Eclim is less of an application and
more of an integration of two great
projects. The first, Vim, is arguably
one of the best text editors in
existence. The second, Eclipse,
provides many great tools for
development in various languages. Each
provides many features that can
increase developer productivity, but
both still leave something to be
desired. Vim lacks native Java support
and many of the advanced features
available in Eclipse. Eclipse, on the
other hand, still requires the use of
the mouse for many things, and when
compared to Vim, provides a less than
ideal interface for editing text.
That is where eclim comes into play.
Instead of trying to write an IDE in
Vim or a Vim editor in Eclipse, eclim
provides an Eclipse plug-in that
exposes Eclipse features through a
server interface, and a set of Vim
plug-ins that communicate with Eclipse
over that interface.
This not only gives an Eclipse-like environment, it is Eclipse. But you still get the navigation and text editing features of vim. It sounds like this might suit your needs, although the documentation on refactoring support doesn't indicate that it provides an extract method functionality.
I've written a generic refactoring plugin. C++ is one of the primary languages handled (as it's my primary language at work). Method extraction is supported.
For C++, the plugin is able (thanks to ctags) to deduce most (but unfortunately not always all -- thanks to ctags...) of the variables coming in and out of the extracted function.

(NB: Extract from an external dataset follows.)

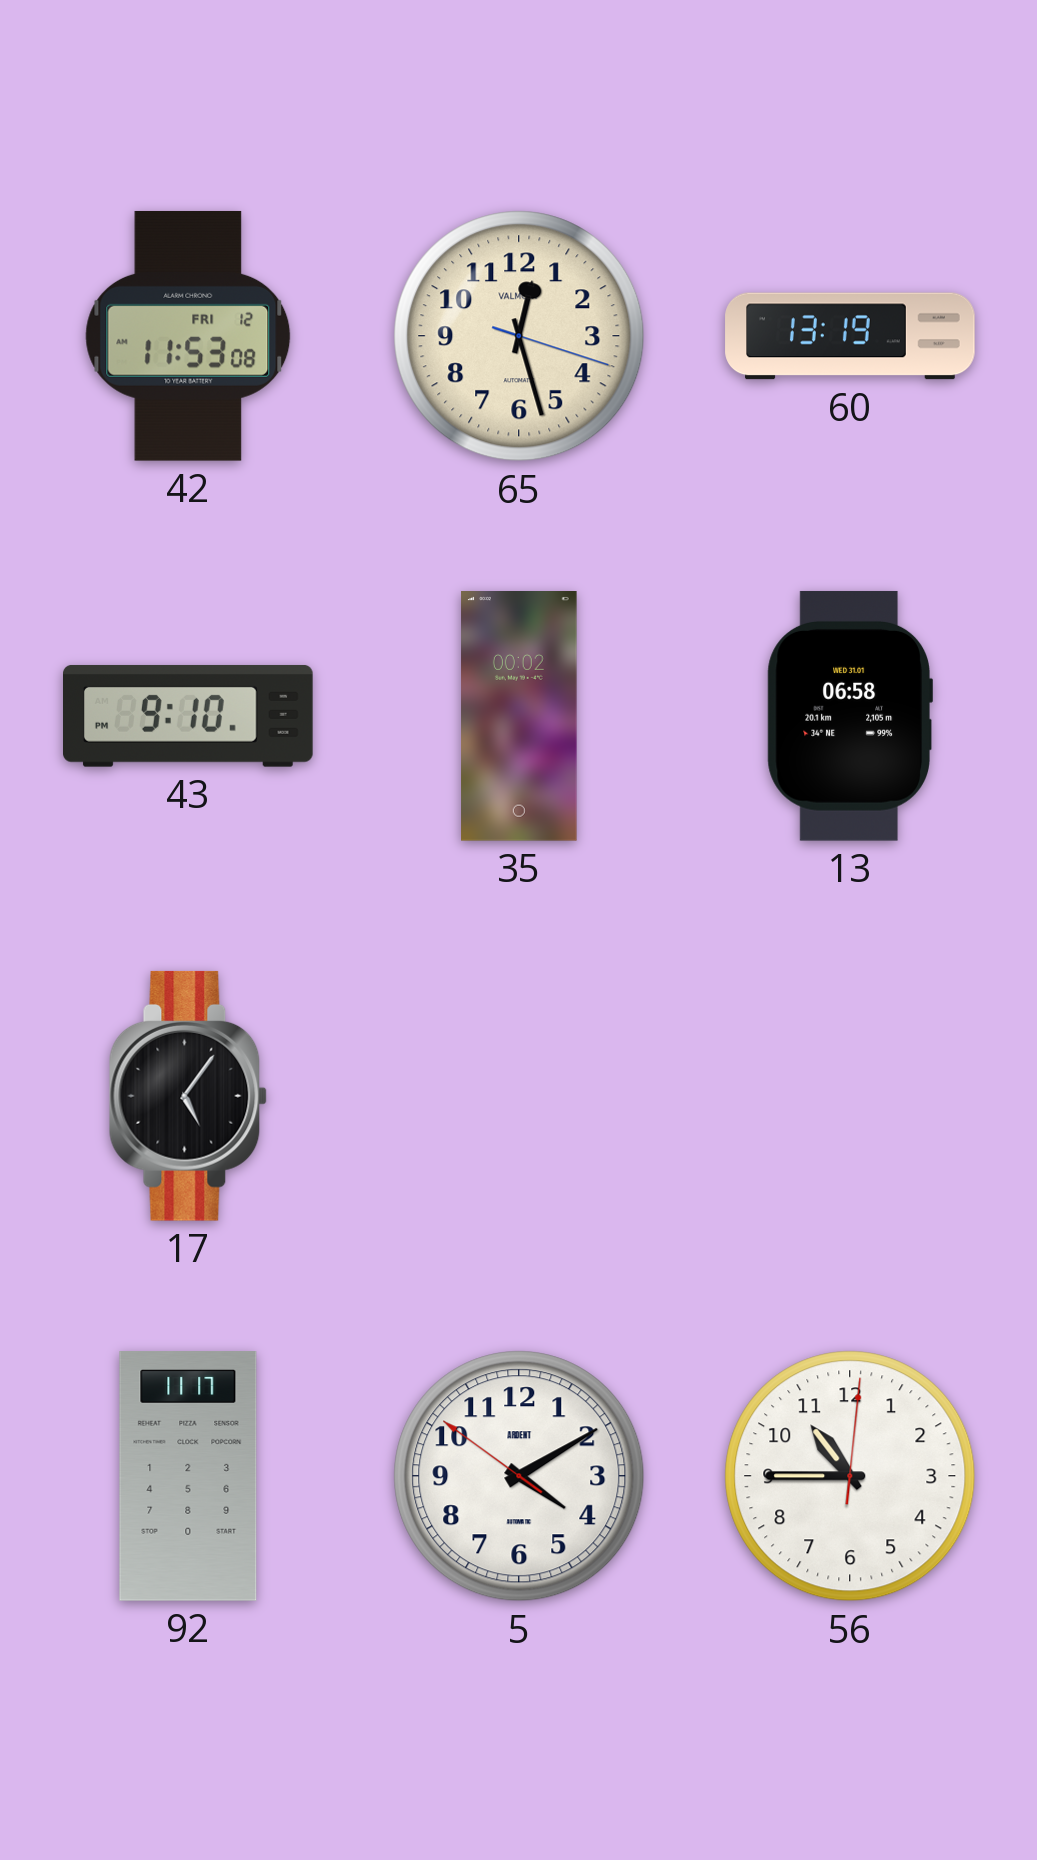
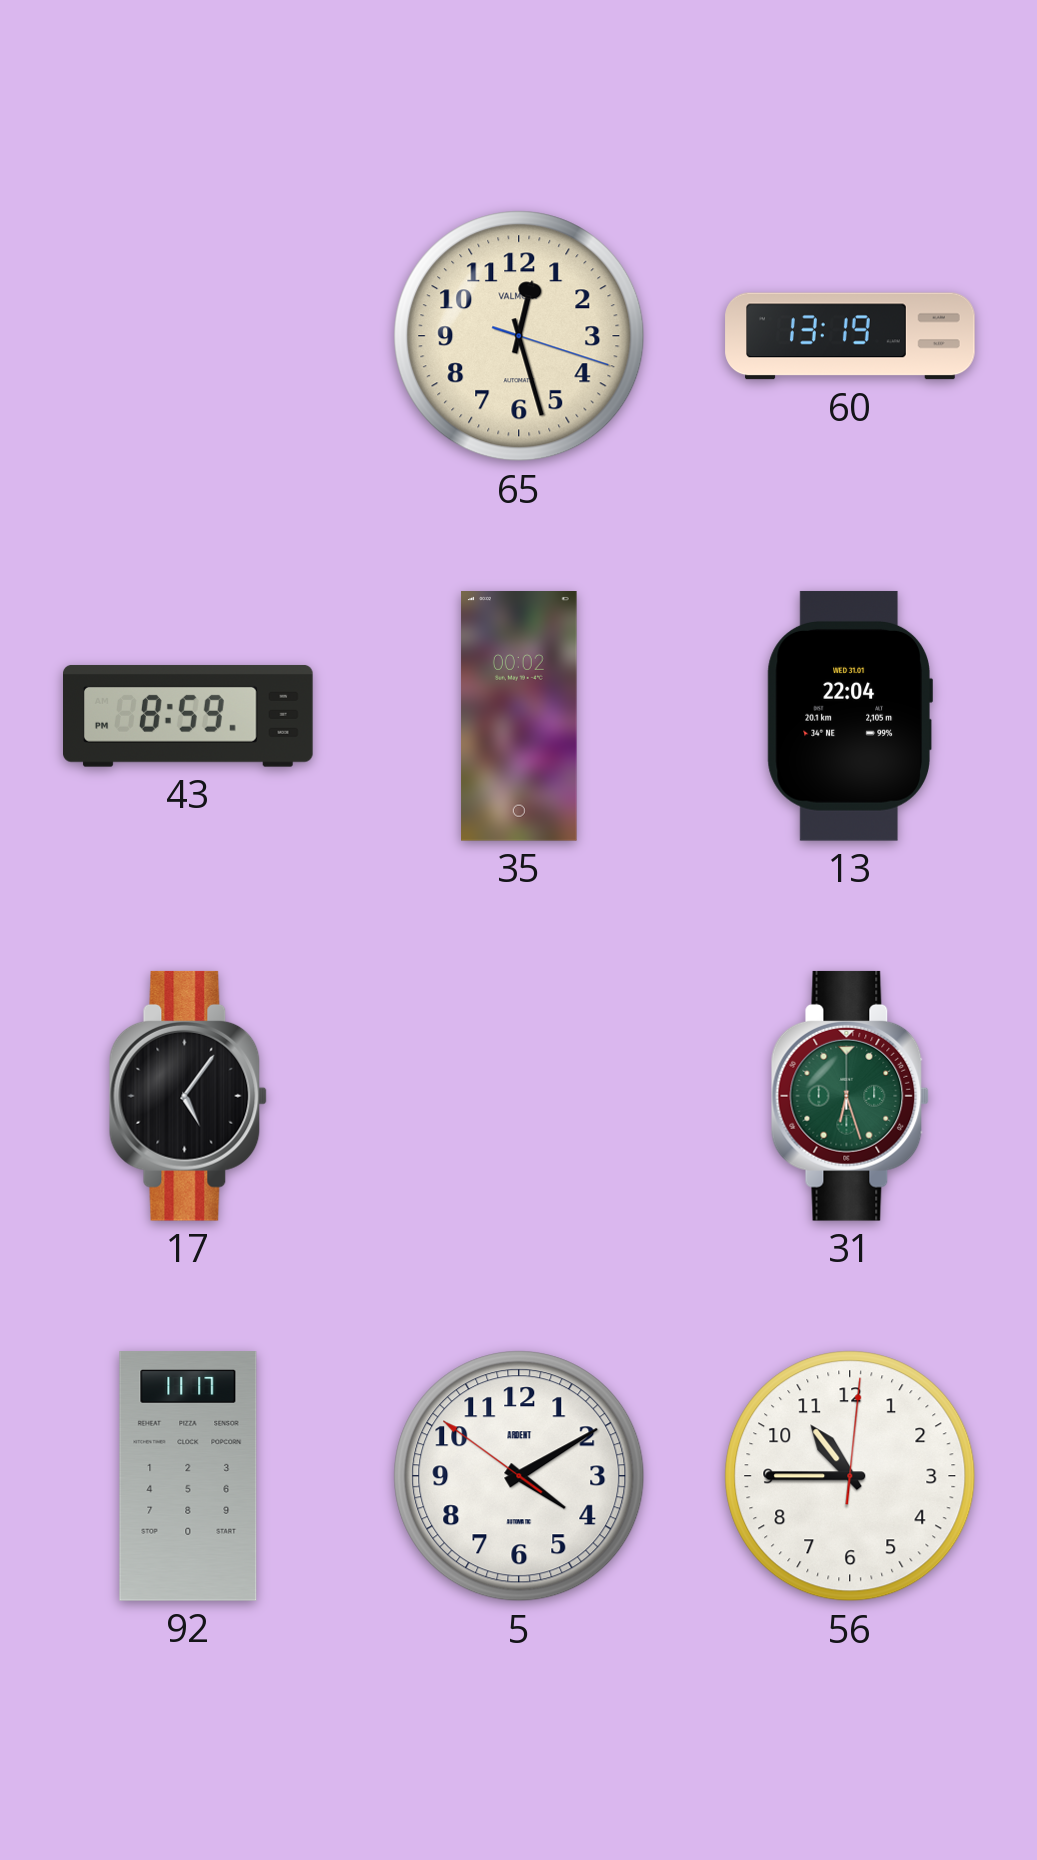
42: 11:53 -> none
43: 9:10 -> 8:59
13: 06:58 -> 22:04
31: none -> 6:27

I still have to write a little dialog box to select how the in/out variables shall be exchanged (const ref, rvalue ref, copy, pointer, tuples, struct, and so on) (BTW, help is welcome as GUIs are not my thing ^^').

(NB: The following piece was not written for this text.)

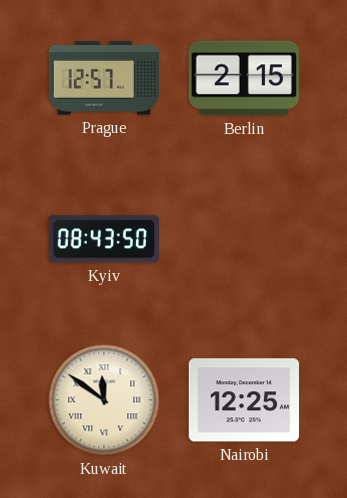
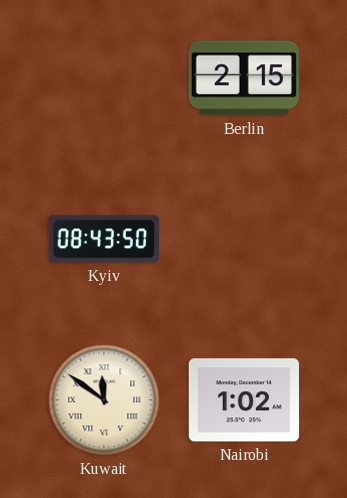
Prague: 12:57 -> none
Nairobi: 12:25 -> 1:02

After searching high and low for vim with refactoring for C++, this is the best solution I have come up with.
Visual Studio 2013 and higher - Great IDE for C++ development and debugging, but does not have sufficient refactoring or vim
Install the vsvim plugin - Now, you have all the vim navigation, searching, string replacement, etc. (Some advanced features are not supported)
Install Resharp C++ - Great for refactoring at the cost of speed. It makes it a bit clunky, but if you want to infer auto generate methods/variables, rename local/global/method variables or functions, Search for usages in the solution, and more features, makes it extremely worth it.
This is the best combination I found for C++ development, debugging and refactoring. Makes me at least 3x - 5x faster. Hope it helps you as well.